The real value of BERT comes from the fact that it has been pre-trained on a large corpus of data in a self-supervised fashion. In the pre-training stage, BERT is trained on 2 diff. tasks:

- $\text{Masked Language Modeling (MLM)}$
- $\text{Next Sentence Prediction (NSP)}$

### **Masked Language Modeling (MLM)**

- The MLM task is inspired by the Cloze test, where a student is given a sentence with one or more blanks and is asked to fill the blanks.

- Similarly, given a text corpus, words are masked from sentences and then the model is asked to predict the masked tokens.

- For e.g.:<br>*My mental health is declinging*<br>might become:<br>*My mental `[MASK]` is declinging*

    - BERT uses a special token, `[MASK]`, to represent masked words. 

    - Then the target for the model will be the word *health*.

- **But this introduces a practical issue to the model:**
    - The special `[MASK]` token does not appear in the actual text. 
    
    - This means that the text the model will see during the finetuning phase (i.e, when training on a classification problem) will be different to what it will see during pre-training. 
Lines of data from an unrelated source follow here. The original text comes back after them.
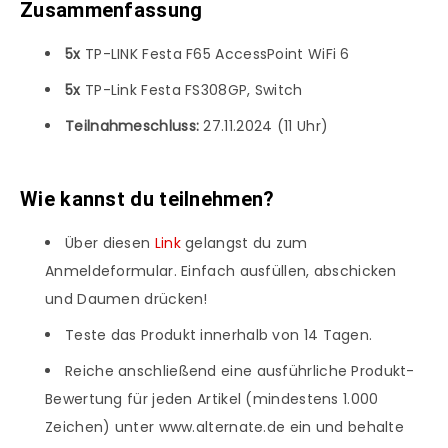
Zusammenfassung
5x
TP-LINK Festa F65 AccessPoint WiFi 6
5x
TP-Link Festa FS308GP, Switch
Teilnahmeschluss:
27.11.2024 (11 Uhr)
Wie kannst du teilnehmen?
Über diesen
Link
gelangst du zum
Anmeldeformular. Einfach ausfüllen, abschicken
und Daumen drücken!
Teste das Produkt innerhalb von 14 Tagen.
Reiche anschließend eine ausführliche Produkt-
Bewertung für jeden Artikel (mindestens 1.000
Zeichen) unter www.alternate.de ein und behalte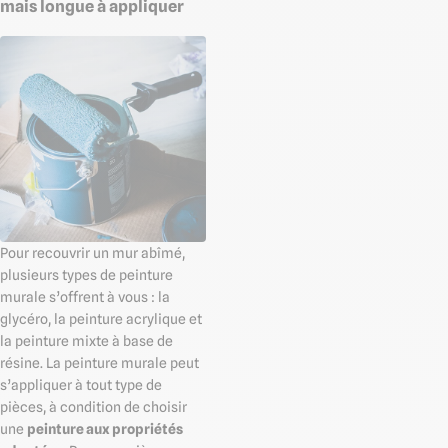
mais longue à appliquer
Pour recouvrir un mur abîmé,
plusieurs types de peinture
murale s’offrent à vous : la
glycéro, la peinture acrylique et
la peinture mixte à base de
résine. La peinture murale peut
s’appliquer à tout type de
pièces, à condition de choisir
une
peinture aux propriétés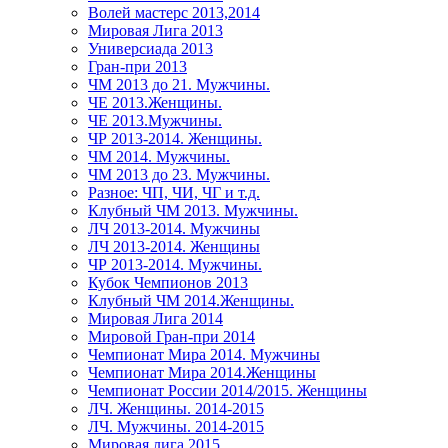
Волей мастерс 2013,2014
Мировая Лига 2013
Универсиада 2013
Гран-при 2013
ЧМ 2013 до 21. Мужчины.
ЧЕ 2013.Женщины.
ЧЕ 2013.Мужчины.
ЧР 2013-2014. Женщины.
ЧМ 2014. Мужчины.
ЧМ 2013 до 23. Мужчины.
Разное: ЧП, ЧИ, ЧГ и т.д.
Клубный ЧМ 2013. Мужчины.
ЛЧ 2013-2014. Мужчины
ЛЧ 2013-2014. Женщины
ЧР 2013-2014. Мужчины.
Кубок Чемпионов 2013
Клубный ЧМ 2014.Женщины.
Мировая Лига 2014
Мировой Гран-при 2014
Чемпионат Мира 2014. Мужчины
Чемпионат Мира 2014.Женщины
Чемпионат России 2014/2015. Женщины
ЛЧ. Женщины. 2014-2015
ЛЧ. Мужчины. 2014-2015
Мировая лига 2015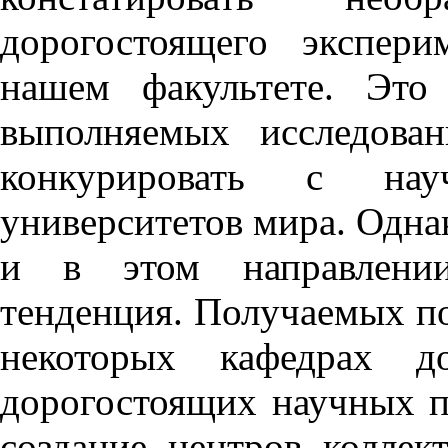
дорогостоящего экспери
нашем факультете. Это
выполняемых исследова
конкурировать с на
университетов мира. Однак
и в этом направлении
тенденция. Получаемых по
некоторых кафедрах до
дорогостоящих научных п
создание центров коллек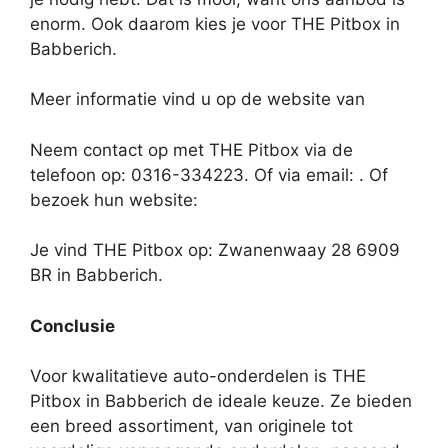
enorm. Ook daarom kies je voor THE Pitbox in
Babberich.
Meer informatie vind u op de website van
Neem contact op met THE Pitbox via de
telefoon op: 0316-334223. Of via email:
. Of
bezoek hun website:
Je vind THE Pitbox op: Zwanenwaay 28 6909
BR in Babberich.
Conclusie
Voor kwalitatieve auto-onderdelen is THE
Pitbox in Babberich de ideale keuze. Ze bieden
een breed assortiment, van originele tot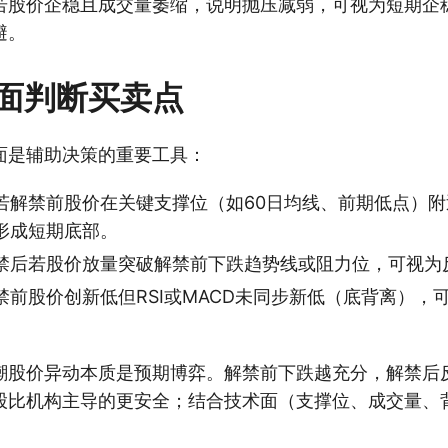
若股价企稳且成交量萎缩，说明抛压减弱，可视为短期企
避。
面判断买卖点
面是辅助决策的重要工具：
若解禁前股价在关键支撑位（如60日均线、前期低点）
形成短期底部。
禁后若股价放量突破解禁前下跌趋势线或阻力位，可视为
禁前股价创新低但RSI或MACD未同步新低（底背离），
潮股价异动本质是预期博弈。解禁前下跌越充分，解禁后
股比机构主导的更安全；结合技术面（支撑位、成交量、
。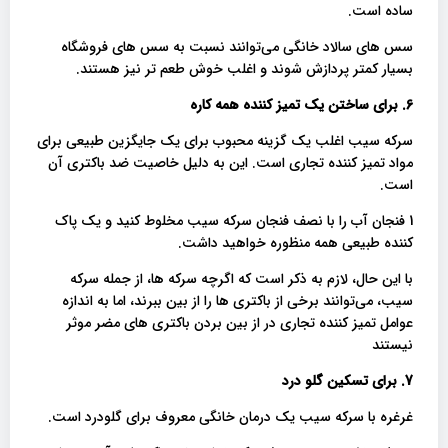
ساده است.
سس های سالاد خانگی می‌توانند نسبت به سس های فروشگاه
بسیار کمتر پردازش شوند و اغلب خوش طعم تر نیز هستند.
6. برای ساختن یک تمیز کننده همه کاره
سرکه سیب اغلب یک گزینه محبوب برای یک جایگزین طبیعی برای
مواد تمیز کننده تجاری است. این به دلیل خاصیت ضد باکتری آن
است.
1 فنجان آب را با نصف فنجان سرکه سیب مخلوط کنید و یک پاک
کننده طبیعی همه منظوره خواهید داشت.
با این حال، لازم به ذکر است که اگرچه سرکه ها، از جمله سرکه
سیب، می‌توانند برخی از باکتری ها را از بین ببرند، اما به اندازه
عوامل تمیز کننده تجاری در از بین بردن باکتری های مضر موثر
نیستند
7. برای تسکین گلو درد
غرغره با سرکه سیب یک درمان خانگی معروف برای گلودرد است.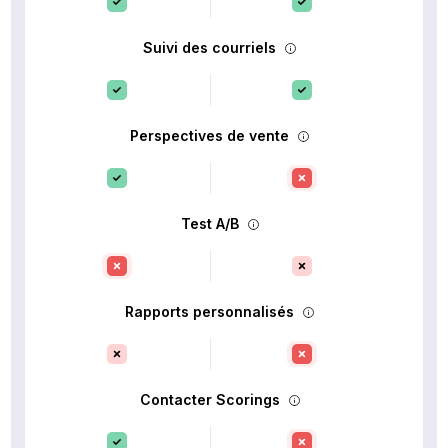
Suivi des courriels
Perspectives de vente
Test A/B
Rapports personnalisés
Contacter Scorings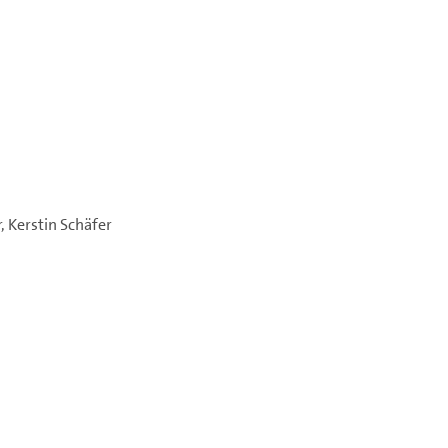
r, Kerstin Schäfer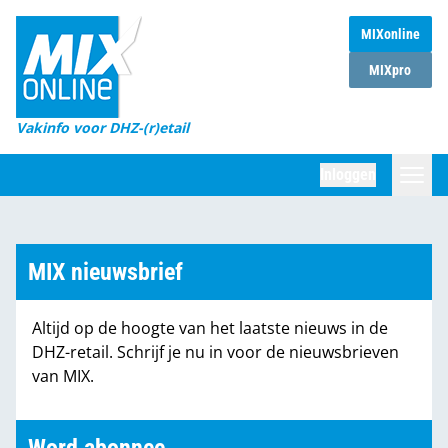
MIXonline
Home
MIXpro
Magazines
Vakinfo voor DHZ-(r)etail
Winkelketens
Inloggen
DHZ Sessie
Zoeken
Marktcijfers
MIX nieuwsbrief
Word abonnee
Altijd op de hoogte van het laatste nieuws in de
Partners
DHZ-retail. Schrijf je nu in voor de nieuwsbrieven
van MIX.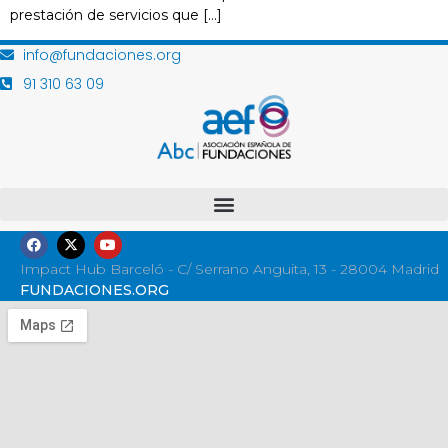
prestación de servicios que […]
info@fundaciones.org
91 310 63 09
Impact Hub Barceló - C/ Serrano Anguita, 13 - 28004 Madrid
FUNDACIONES.ORG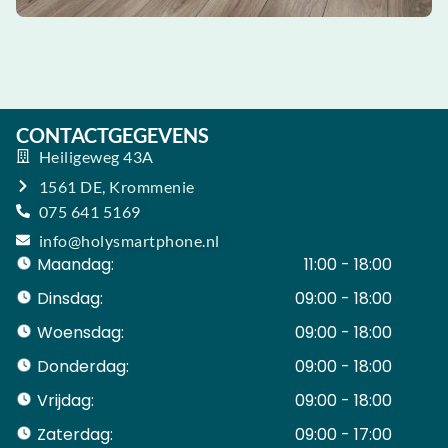
CONTACTGEGEVENS
Heiligeweg 43A
1561 DE, Krommenie
075 641 5169
info@holysmartphone.nl
Maandag:
11:00 - 18:00
Dinsdag:
09:00 - 18:00
Woensdag:
09:00 - 18:00
Donderdag:
09:00 - 18:00
Vrijdag:
09:00 - 18:00
Zaterdag:
09:00 - 17:00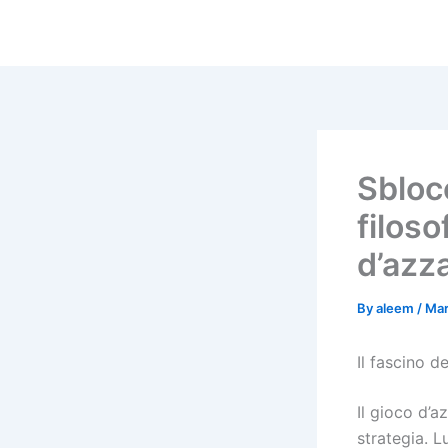
Skip
to
content
Sblocc
filoso
d’azz
By
aleem
/
Mar
Il fascino d
Il gioco d’a
strategia. L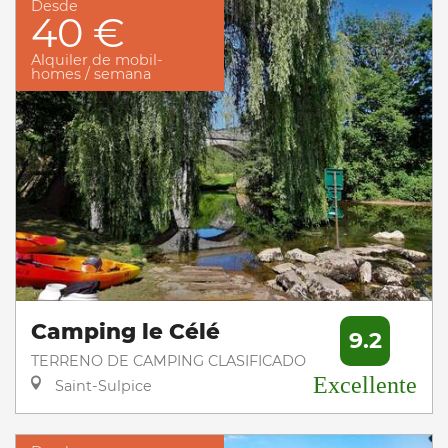
Desde
40 €
Alquiler de mobil-
homes / semana
Camping le Célé
9.2
TERRENO DE CAMPING CLASIFICADO
Excellente
Saint-Sulpice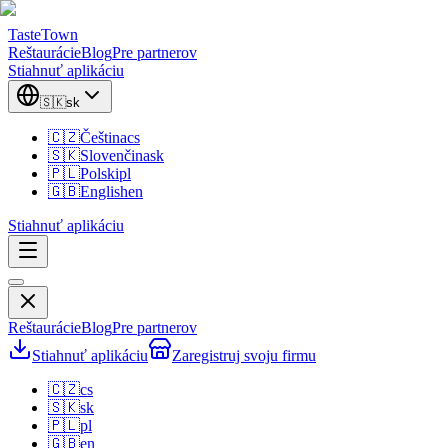
TasteTown
Reštaurácie
Blog
Pre partnerov
Stiahnuť aplikáciu
🇸🇰
sk
🇨🇿
Čeština
cs
🇸🇰
Slovenčina
sk
🇵🇱
Polski
pl
🇬🇧
English
en
Stiahnuť aplikáciu
Reštaurácie
Blog
Pre partnerov
Stiahnuť aplikáciu
Zaregistruj svoju firmu
🇨🇿
cs
🇸🇰
sk
🇵🇱
pl
🇬🇧
en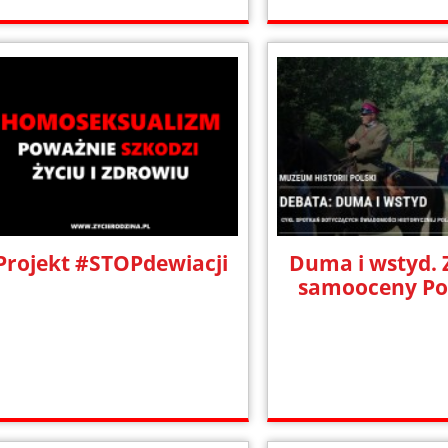
Projekt #STOPdewiacji
Duma i wstyd.
samooceny P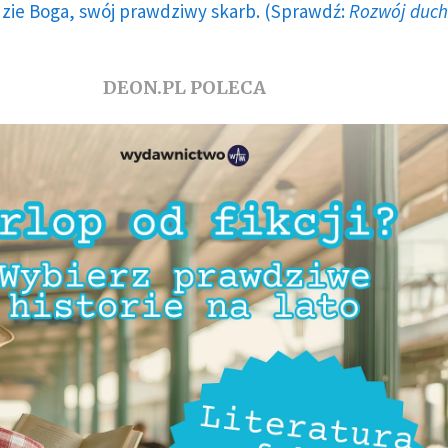
dzie Boga, swój prawdziwy skarb. (Sprawdź:
Rozwój duc
DEON.PL POLECA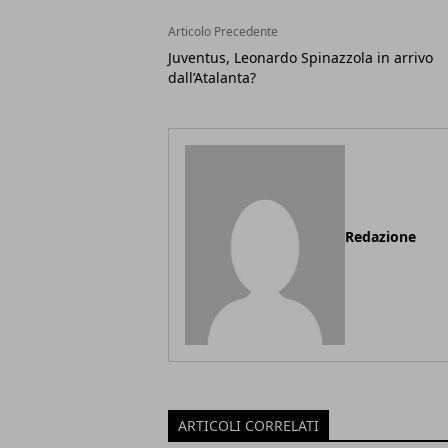
Articolo Precedente
Juventus, Leonardo Spinazzola in arrivo
dall’Atalanta?
Redazione
ARTICOLI CORRELATI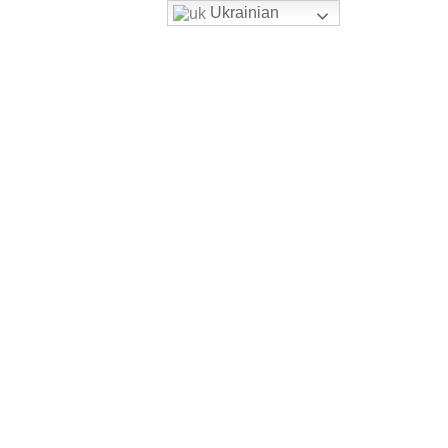
Ukrainian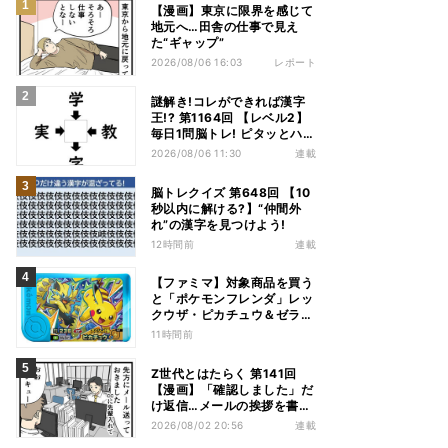
【漫画】東京に限界を感じて
地元へ…田舎の仕事で見え
た“ギャップ”
2026/08/06 16:03
レポート
謎解き!コレができれば漢字
王!? 第1164回 【レベル2】
毎日1問脳トレ! ピタッとハマ
る漢字はどれだ?
2026/08/06 11:30
連載
脳トレクイズ 第648回 【10
秒以内に解ける?】“仲間外
れ”の漢字を見つけよう!
12時間前
連載
【ファミマ】対象商品を買う
と「ポケモンフレンダ」レッ
クウザ・ピカチュウ＆ゼラオ
ラのスペシャルフレンダピッ
11時間前
クがもらえるキャンペーン
Z世代とはたらく 第141回
【漫画】「確認しました」だ
け返信…メールの挨拶を書か
ない“チャット世代”の価値観
2026/08/02 20:56
連載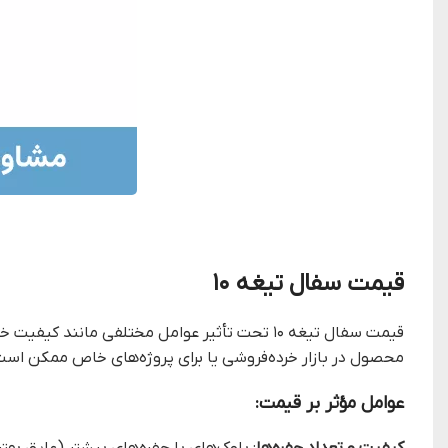
قیمت سفال تیغه ۱۰
قیمت سفال تیغه ۱۰ تحت تأثیر عوامل مختلفی مان
محصول در بازار خرده‌فروشی یا برای پروژه‌های خاص ممکن است 
عوامل مؤثر بر قیمت:
کیفیت و تعداد حفره‌ها
: بلوک‌های با حفره‌های بیشتر (عایق بهتر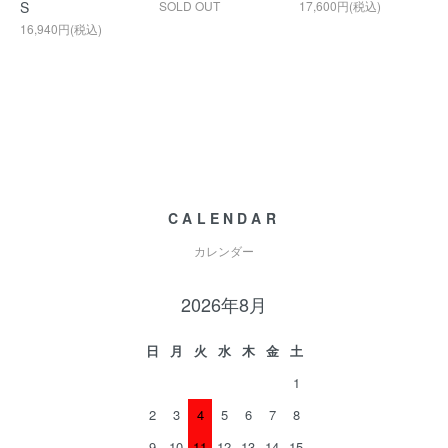
S
SOLD OUT
17,600円(税込)
16,940円(税込)
CALENDAR
カレンダー
2026年8月
日
月
火
水
木
金
土
1
2
3
4
5
6
7
8
9
10
11
12
13
14
15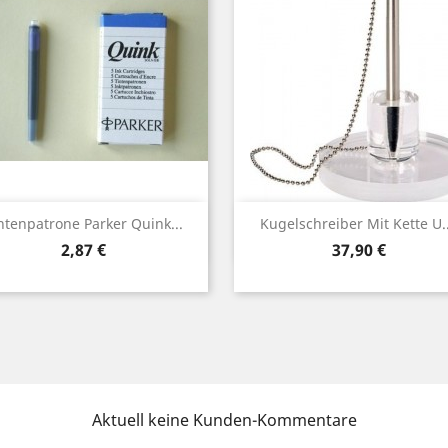
Vorschau
Vorschau


ntenpatrone Parker Quink...
Kugelschreiber Mit Kette U..
Preis
Preis
2,87 €
37,90 €
Aktuell keine Kunden-Kommentare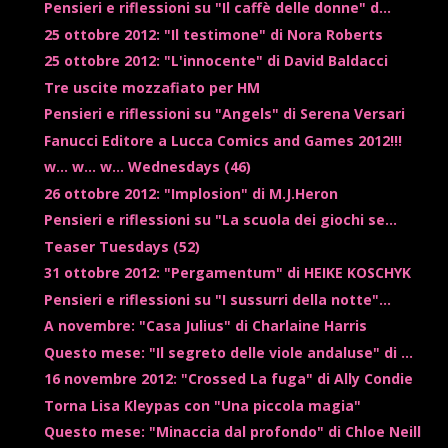
Pensieri e riflessioni su "Il caffè delle donne" d...
25 ottobre 2012: "Il testimone" di Nora Roberts
25 ottobre 2012: "L'innocente" di David Baldacci
Tre uscite mozzafiato per HM
Pensieri e riflessioni su "Angels" di Serena Versari
Fanucci Editore a Lucca Comics and Games 2012!!!
w... w... w... Wednesdays (46)
26 ottobre 2012: "Implosion" di M.J.Heron
Pensieri e riflessioni su "La scuola dei giochi se...
Teaser Tuesdays (52)
31 ottobre 2012: "Pergamentum" di HEIKE KOSCHYK
Pensieri e riflessioni su "I sussurri della notte"...
A novembre: "Casa Julius" di Charlaine Harris
Questo mese: "Il segreto delle viole andaluse" di ...
16 novembre 2012: "Crossed La fuga" di Ally Condie
Torna Lisa Kleypas con "Una piccola magia"
Questo mese: "Minaccia dal profondo" di Chloe Neill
    - **This is sometimes referred to as the pre-training-finetuning discrepancy.**

- *Therefore, the authors of BERT suggest the foll. approach to cope with the issue.<br>When masking a word, do one of the following:*
    - Use the `[MASK]` token as it is (with $80\%$ probability)
    - Use a random word (with $10\%$ probability)
    - Use the true word (with $10\%$ probability

- In other words, instead of always seeing `[MASK]`, the model will see actual words on certain occasions, alleviating the discrepancy.

### **Next Sentence Prediction (NSP)**

- In the NSP task, the model is given a pair of sentences, A and B (in that order), and is asked to predict whether the B is the next sentence after A. 

- This can be done by fitting a binary classifier onto BERT and training the whole model from end to end on selected pairs of sentences. 

- Generating pairs of sentences as inputs for the model is not hard and can be done in an unsupervised manner:
    - A sample with the label TRUE is generated by picking two sentences that are adjacent to each other
    
    - A sample with the label FALSE is generated by picking two sentences randomly that are not adjacent to each other

Following this approach, a labeled dataset is generated for the next sentence prediction task. Then BERT, along with the binary classifier, is trained from end to end using the labeled dataset to solve a downstream task.